The Highland Park ISD Board of Trustees approved an elementary school boundary rezoning plan during the Oct. 15 meeting after months of discussions.
The new attendance boundaries will take effect in the 2020-2021 school year when Michael M. Boone Elementary School opens as Highland Park ISD’s fifth elementary school. Students currently enrolled in the third grade will have the option of attending their current school or the new school to which they’re zoned.
Boundary Rezoning Committee chairman Paul Rowsey said the committee, which included parents and residents looked at factors like long-term viability, safety, travel time for students in developing the district-wide boundary plan.
“From the beginning we knew we are not going to be able to satisfy everyone’s preferences, but we are committed to do our work in an objective manner and truthfully, this is not an easy task,” Rowsey said.
He said the committee also attempted to evenly balance the number of K-4 students based on enrollment relative to building capacity and maintain as much continuity as possible with current attendance boundaries.
“We’re going to have five great schools,” Rowsey said.
Jennifer Melson attended the meeting and said she appreciates the boundary committee’s work to set the district up for long-term success but said the change will be hard for her family.
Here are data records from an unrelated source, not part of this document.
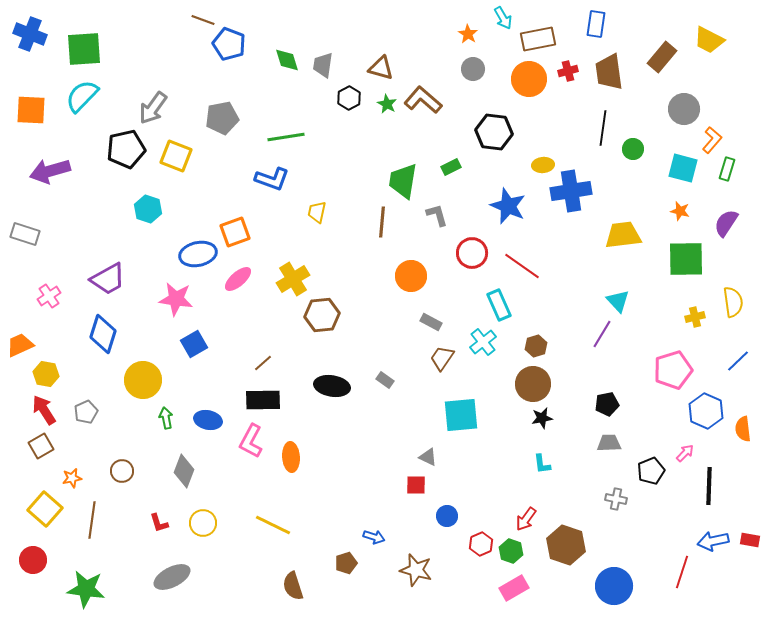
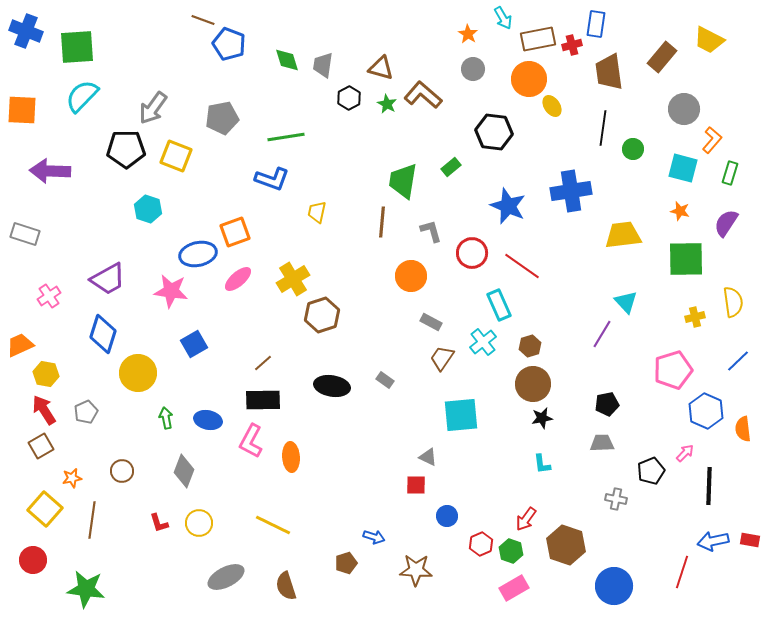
blue cross at (30, 34): moved 4 px left, 3 px up
green square at (84, 49): moved 7 px left, 2 px up
red cross at (568, 71): moved 4 px right, 26 px up
brown L-shape at (423, 100): moved 5 px up
orange square at (31, 110): moved 9 px left
black pentagon at (126, 149): rotated 12 degrees clockwise
yellow ellipse at (543, 165): moved 9 px right, 59 px up; rotated 60 degrees clockwise
green rectangle at (451, 167): rotated 12 degrees counterclockwise
green rectangle at (727, 169): moved 3 px right, 4 px down
purple arrow at (50, 171): rotated 18 degrees clockwise
gray L-shape at (437, 215): moved 6 px left, 16 px down
pink star at (176, 299): moved 5 px left, 8 px up
cyan triangle at (618, 301): moved 8 px right, 1 px down
brown hexagon at (322, 315): rotated 12 degrees counterclockwise
brown hexagon at (536, 346): moved 6 px left
yellow circle at (143, 380): moved 5 px left, 7 px up
gray trapezoid at (609, 443): moved 7 px left
yellow circle at (203, 523): moved 4 px left
brown star at (416, 570): rotated 12 degrees counterclockwise
gray ellipse at (172, 577): moved 54 px right
brown semicircle at (293, 586): moved 7 px left
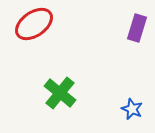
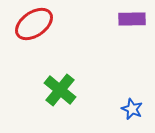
purple rectangle: moved 5 px left, 9 px up; rotated 72 degrees clockwise
green cross: moved 3 px up
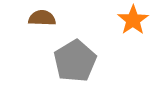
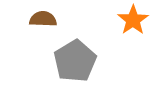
brown semicircle: moved 1 px right, 1 px down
“I’d like to implore the board to look at the individual families affected,” she said. “I know that many if not all of you are parents and in your own processes of raising children, were forced to make a decision that was best for your individual child and your family. That’s been the hardest part of this rezoning process for me. I feel like I lost the ability to make the best decision for my individual children and my family,” Melson said. “Our family and other families in my similar situation agree that all the elementary schools are wonderful and we are incredibly blessed to be in a district with such excellent options… We can all agree that the needs of our individual students are varied, that families are struggling with the emotional implications of changing schools… The implications and anxieties for families can be great over the upcoming transition.”
She encouraged the board to revisit the grandfathering plan put in place in January.
“It’s possible to create a plan that will give families control back to make the best decisions for their individual children and family,” Melson said. “Adapting the current grandfathering plan to the outcome of the new school boundaries will simply allow for an extended transition that will not have long-term effects on the vitality of each school.”
David Hoffmann attended the meeting and said he fears the rezoning is separating students from their established communities and friends.
“For these 84 children that we’re talking about, this impact is tearing them away from their established community, it’s pulling them away from their friends, their teachers, the administration that they know. It’s not making them feel adjusted or part of a community,” Hoffmann said. “They’re being thrust into a new community alone without the support that their parents and they have built over the years.
“This type of change has negative consequences on children, negative emotional and social impact,” he said. “Some of them are equipped to handle the transition and some aren’t… You have the power to amend the… policy and, in so doing, give the decision back to those who are most qualified to make this decision for these children — their parents.”